[WORK REQUIRED]:
Set down a true copy of the data, with all pictures left out.

START EXTRACTED DATA

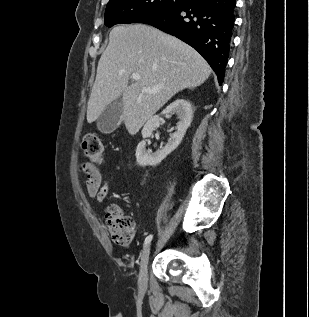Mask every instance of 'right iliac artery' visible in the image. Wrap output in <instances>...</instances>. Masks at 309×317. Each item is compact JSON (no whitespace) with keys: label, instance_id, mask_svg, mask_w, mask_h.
I'll list each match as a JSON object with an SVG mask.
<instances>
[{"label":"right iliac artery","instance_id":"obj_1","mask_svg":"<svg viewBox=\"0 0 309 317\" xmlns=\"http://www.w3.org/2000/svg\"><path fill=\"white\" fill-rule=\"evenodd\" d=\"M153 235L150 234L149 236L146 237L145 241H144V247H146L152 240Z\"/></svg>","mask_w":309,"mask_h":317}]
</instances>
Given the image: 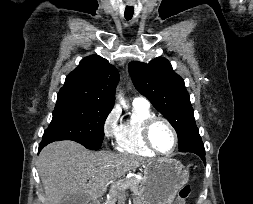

END EXTRACTED DATA

[EXERCISE ANSWER]:
Mask every instance of 'right iliac artery' visible in the image. Wrap output in <instances>...</instances>. Masks at 309×317. Each item is compact JSON (no whitespace) with keys: label, instance_id, mask_svg, mask_w, mask_h.
I'll list each match as a JSON object with an SVG mask.
<instances>
[{"label":"right iliac artery","instance_id":"obj_1","mask_svg":"<svg viewBox=\"0 0 309 317\" xmlns=\"http://www.w3.org/2000/svg\"><path fill=\"white\" fill-rule=\"evenodd\" d=\"M153 235L150 234L149 236L146 237L145 241H144V247H146L152 240Z\"/></svg>","mask_w":309,"mask_h":317}]
</instances>
Given the image: 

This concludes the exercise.